Let’s import Dask and see how it works

import dask.dataframe as dd
import dask.array as da

Dask arrays are a parallel and distributed version of NumPy arrays
They are composed of many NumPy arrays, split along one or more dimensions
Each chunk is a separate NumPy array that can be processed in parallel

data = np.random.normal(size=100000).reshape(200, 500)
a = da.from_array(data, chunks=(100, 100))
a

	Array	Chunk
Bytes	781.25 kiB	78.12 kiB
Shape	(200, 500)	(100, 100)
Dask graph	10 chunks in 1 graph layer
Data type	float64 numpy.ndarray

Dask arrays

Dask arrays are lazy, that is, they do not compute anything until you ask for it
Lazy functions are useful because they allow the user to build up a computation graph (execution plan) before executing it
So they optimise the computation and save memory before running anything
For example, let’s slice the Dask array a to get the first 10 rows of the 6th column

a[:10, 5] # first 10 rows of the 6th column

	Array	Chunk
Bytes	80 B	80 B
Shape	(10,)	(10,)
Dask graph	1 chunks in 2 graph layers
Data type	float64 numpy.ndarray

We use the .compute() method to compute the result

a[:10, 5].compute()

array([-0.19775373, -0.94550204,  0.35159976, -0.79737792, -2.62102694,
        0.1470524 ,  0.11357152,  0.66703178, -0.65195167,  0.39966233])

Dask arrays

Dask Array supports many common NumPy operations including:
Basic arithmetic and scalar mathematics (+, *, exp, log, etc)
Reductions along axes (sum(), mean(), std())
Tensor operations and matrix multiplication (tensordot)
Array slicing and basic indexing
Axis reordering and transposition

a.sum().compute()

96.19776735178957

Let’s compare a similar operation in NumPy:

size = 100000000
np_arr = np.random.random(size)
%timeit np_result = np.sqrt(np_arr) + np.sin(np_arr)

514 ms ± 25.4 ms per loop (mean ± std. dev. of 7 runs, 1 loop each)

And in Dask:

da_arr = da.random.random(size, chunks='auto') 
%timeit da_result = da.sqrt(da_arr) + da.sin(da_arr)

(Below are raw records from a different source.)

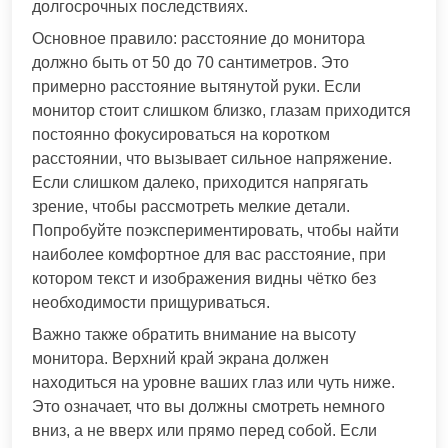
долгосрочных последствиях.
Основное правило: расстояние до монитора
должно быть от 50 до 70 сантиметров. Это
примерно расстояние вытянутой руки. Если
монитор стоит слишком близко, глазам приходится
постоянно фокусироваться на коротком
расстоянии, что вызывает сильное напряжение.
Если слишком далеко, приходится напрягать
зрение, чтобы рассмотреть мелкие детали.
Попробуйте поэкспериментировать, чтобы найти
наиболее комфортное для вас расстояние, при
котором текст и изображения видны чётко без
необходимости прищуриваться.
Важно также обратить внимание на высоту
монитора. Верхний край экрана должен
находиться на уровне ваших глаз или чуть ниже.
Это означает, что вы должны смотреть немного
вниз, а не вверх или прямо перед собой. Если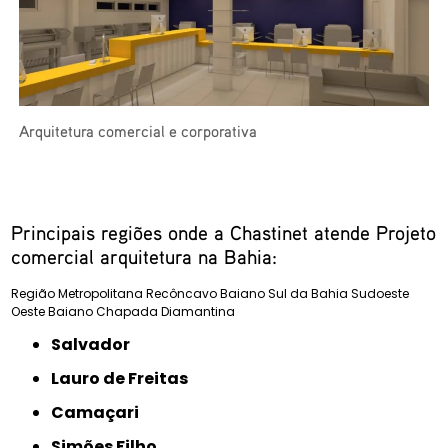
Arquitetura comercial e corporativa
Principais regiões onde a Chastinet atende Projeto
comercial arquitetura na Bahia:
Região Metropolitana
Recôncavo Baiano
Sul da Bahia
Sudoeste
Oeste Baiano
Chapada Diamantina
Salvador
Lauro de Freitas
Camaçari
Simões Filho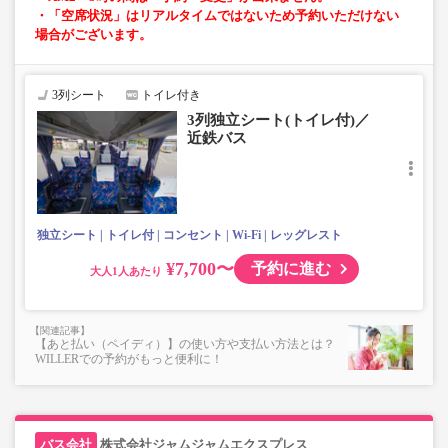
・「空席状況」はリアルタイムではないため予約いただけない
場合がございます。
3列シート
トイレ付き
3列独立シート(トイレ付)／
近鉄バス
独立シート
トイレ付
コンセント
Wi-Fi
レッグレスト
¥7,700〜
予約に進む
大人
【あと払い（ペイディ）】の使い方や支払い方法とは？
WILLERでの予約がもっと便利に！
株式会社ジャムジャムエクスプレス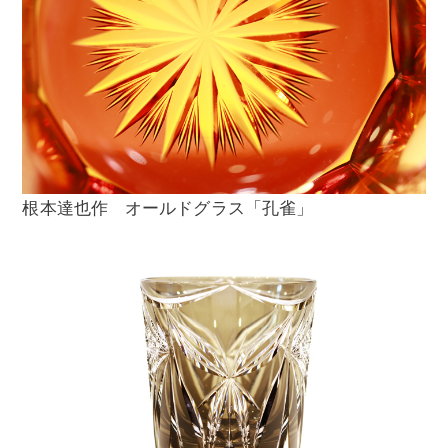
根本達也作 オールドグラス「孔雀」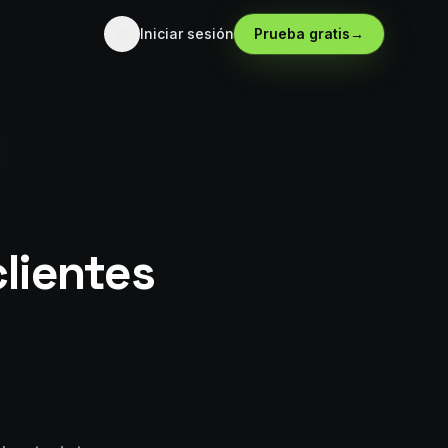
Iniciar sesión
Prueba gratis
→
lientes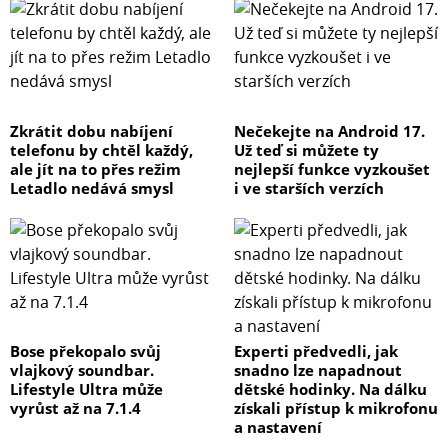
Zkrátit dobu nabíjení
Nečekejte na Android 17.
telefonu by chtěl každý,
Už teď si můžete ty
ale jít na to přes režim
nejlepší funkce vyzkoušet
Letadlo nedává smysl
i ve starších verzích
Bose překopalo svůj
Experti předvedli, jak
vlajkový soundbar.
snadno lze napadnout
Lifestyle Ultra může
dětské hodinky. Na dálku
vyrůst až na 7.1.4
získali přístup k mikrofonu
a nastavení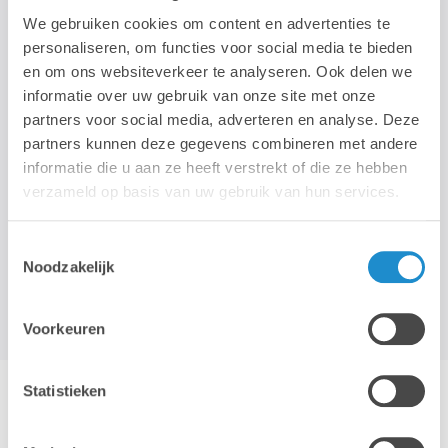
We gebruiken cookies om content en advertenties te
personaliseren, om functies voor social media te bieden
STAY TUNED!
en om ons websiteverkeer te analyseren. Ook delen we
informatie over uw gebruik van onze site met onze
>
partners voor social media, adverteren en analyse. Deze
partners kunnen deze gegevens combineren met andere
Nous n'utilisons votre adresse électronique que pour vous envoyer
informatie die u aan ze heeft verstrekt of die ze hebben
notre newsletter mensuelle. Nous ne transmettons pas cette
verzameld op basis van uw gebruik van hun services.
adresse à des tiers et la conserverons tant que vous ne vous
désabonnerez pas.
Toestemmingsselectie
Noodzakelijk
Voorkeuren
Statistieken
Hotline & remote support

565 μs ± 3.6 μs per loop (mean ± std. dev. of 7 runs, 1,000 loops each)

Dask dataframes

Dask also provides a parallelised version of Pandas dataframes
They are composed of many Pandas dataframes, split along the index
Let’s jump into an example:

import dask
df = dask.datasets.timeseries()

This is a small dataset of about 240 MB
Unlike Pandas, Dask DataFrames also lazy
No data is printed here, instead it is replaced by ellipses (...)

df

Dask DataFrame Structure:

	name	id	x	y
npartitions=30
2000-01-01	string	int64	float64	float64
2000-01-02	...	...	...	...
...	...	...	...	...
2000-01-30	...	...	...	...
2000-01-31	...	...	...	...

Dask Name: to_string_dtype, 2 expressions

Nonetheless, the column names and dtypes are known

df.dtypes

name    string[pyarrow]
id                int64
x               float64
y               float64
dtype: object

Dask dataframes

Dask DataFrames support a large subset of the Pandas API
Some operations will automatically display the data

import pandas as pd

pd.options.display.precision = 2
pd.options.display.max_rows = 10

df.head()

	name	id	x	y
timestamp
2000-01-01 00:00:00	Edith	1004	0.15	-0.83
2000-01-01 00:00:01	Kevin	1009	0.52	0.45
2000-01-01 00:00:02	Yvonne	934	-0.94	-0.06
2000-01-01 00:00:03	Jerry	983	0.03	0.34
2000-01-01 00:00:04	Zelda	997	0.61	-0.31

This example shows how to slice the data based on a condition and then determine the standard deviation of the data in the x column

df2 = df[df.y > 0]
df3 = df2.groupby("name").x.std()
df3

Dask Series Structure:
npartitions=1
    float64
        ...
Dask Name: getitem, 8 expressions
Expr=(((Filter(frame=ArrowStringConversion(frame=FromMap(451b666)), predicate=ArrowStringConversion(frame=FromMap(451b666))['y'] > 0))[['name', 'x']]).std(ddof=1, numeric_only=False, split_out=None, observed=False))['x']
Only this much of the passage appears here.